Despite their name, many comets do not develop tails. Moreover, a comet is not surrounded by nebulosity during most of its lifetime. The only permanent feature of a comet is its nucleus, which is a small body that may be seen as a starlike object in large telescopes when tail and nebulosity do not exist, particularly when the comet is still far away from the Sun. Two characteristics differentiate the cometary nucleus from a rocky body such as an asteroid or meteoroid—its orbit and its chemical nature. A comet’s orbit is more eccentric (less circular); therefore, its distance to the Sun varies considerably. Its material contains more volatile components, with water ice the predominant compound. They have been described as “dirtysnowballs” or “icy mudballs.” When far from the Sun, however, a comet remains in its pristine state for eons without losing any volatile components because of the deep cold of space. For this reason, astronomers believe that pristine cometary nuclei may represent the oldest and best-preserved material in the solar system.

During a close passage near the Sun, the nucleus of a comet loses water vapor and other more volatile compounds, as well as dust dragged away by the sublimating gases. It is then surrounded by a transient dusty “atmosphere” that is steadily lost to space. This feature is the coma, which gives a comet its nebulous appearance.

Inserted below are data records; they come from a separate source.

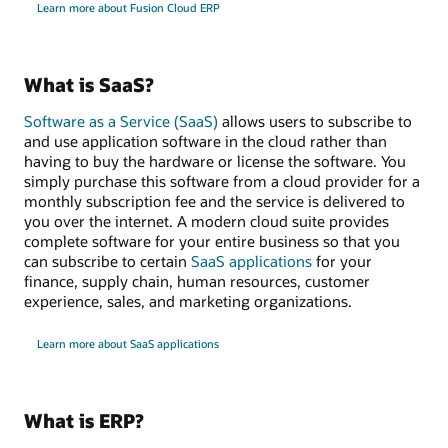
Learn more about Fusion Cloud ERP
What is SaaS?
Software as a Service (SaaS)
allows users to subscribe to
and use application software in the cloud rather than
having to buy the hardware or license the software. You
simply purchase this software from a cloud provider for a
monthly subscription fee and the service is delivered to
you over the internet. A modern cloud suite provides
complete software for your entire business so that you
can subscribe to certain
SaaS applications
for your
finance, supply chain, human resources, customer
experience, sales, and marketing organizations.
Learn more about SaaS applications
What is ERP?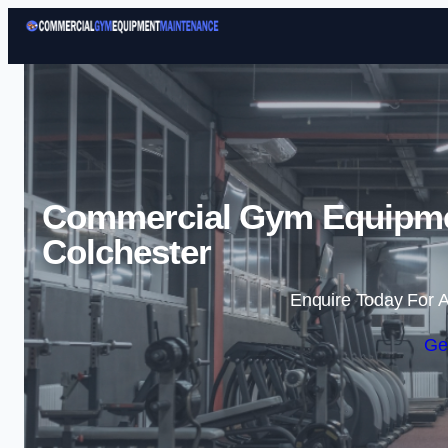
Commercial Gym Equipme
Colchester
Enquire Today For A
Ge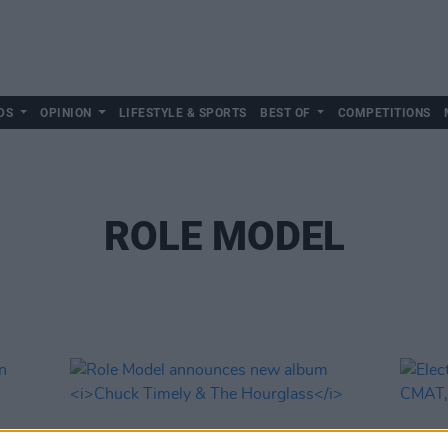
DS
OPINION
LIFESTYLE & SPORTS
BEST OF
COMPETITIONS
ROLE MODEL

The astronomer Edmond Halley, a friend of Isaac Newton, endeavored to compute the orbits of 24 comets for which he had found fairly accurate historical documents. Applying a method Newton had developed, Halley predicted that the comet that now bears his name would return to Earth in 1758, and that proved correct. Since its prediction by astronomers and its appearance in 1758/59, Comet Halley has reappeared three times—in 1835,1910, and 1986.

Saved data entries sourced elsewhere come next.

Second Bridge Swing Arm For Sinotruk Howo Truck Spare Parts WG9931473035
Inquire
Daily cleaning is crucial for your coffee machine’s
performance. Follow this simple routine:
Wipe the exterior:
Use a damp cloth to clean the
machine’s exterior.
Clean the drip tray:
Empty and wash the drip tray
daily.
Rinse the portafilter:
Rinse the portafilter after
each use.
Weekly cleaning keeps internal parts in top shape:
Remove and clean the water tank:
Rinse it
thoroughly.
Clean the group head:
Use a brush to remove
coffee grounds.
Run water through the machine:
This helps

Each century, a score of comets brighter than Comet Halley have been discovered. Many are periodic (returning) comets like Comet Halley, but their periods are extremely long (millennia or even scores or hundreds of millennia), and they have not left any identifiable trace in prehistory. Bright Comet Bennett (1970) will return in 17 centuries, whereas the spectacular Comet West (1976) will reappear in about 500,000 years. Among the comets that can easily be seen with the unaided eye, Comet Halley is the only one that returns in a single lifetime. About 200 comets whose periods are between 3 and 200 years are known, however. Unfortunately, they are or have become too faint to be readily seen without the aid of telescopes.

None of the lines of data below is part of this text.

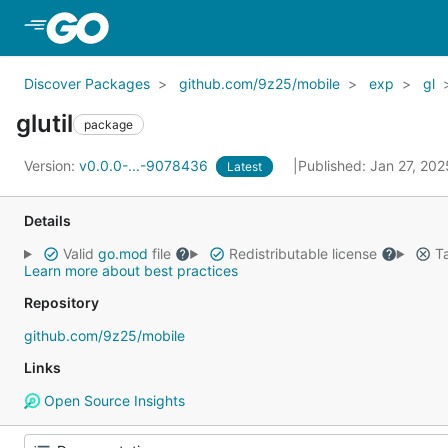
Skip to Main Content
Discover Packages
github.com/9z25/mobile
exp
gl
glutil
package
Version:
v0.0.0-...-9078436
Published: Jan 27, 20
Latest
Details
Valid
go.mod
file
Redistributable license
Ta
Learn more about best practices
Repository
github.com/9z25/mobile
Links
Open Source Insights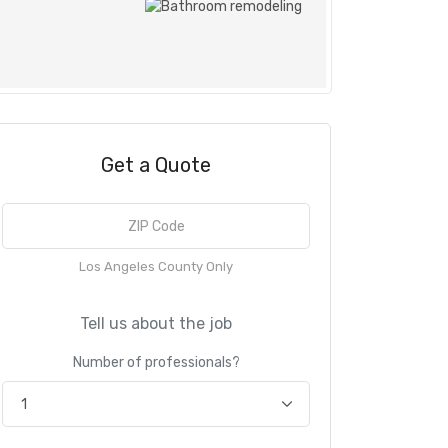
Get a Quote
Los Angeles County Only
Tell us about the job
Number of professionals?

For faraway objects that contain volatile ices, the distinction between asteroids and comets becomes a matter of semantics because many orbits are unstable; an asteroid that comes closer to the Sun than usual may become a comet by producing a transient atmosphere that gives it a fuzzy appearance and that may develop into a tail. Some objects have been reclassified as a result of such occurrences. For example, asteroid 1990 UL3, which crosses the orbit of Jupiter, was reclassified as Comet P/Shoemaker-Levy 2 late in 1990. Conversely, it is suspected that some of the Earth-approaching asteroids (Amors, Apollos, and Atens) could be the extinct nuclei of comets that have now lost most of their volatile ices.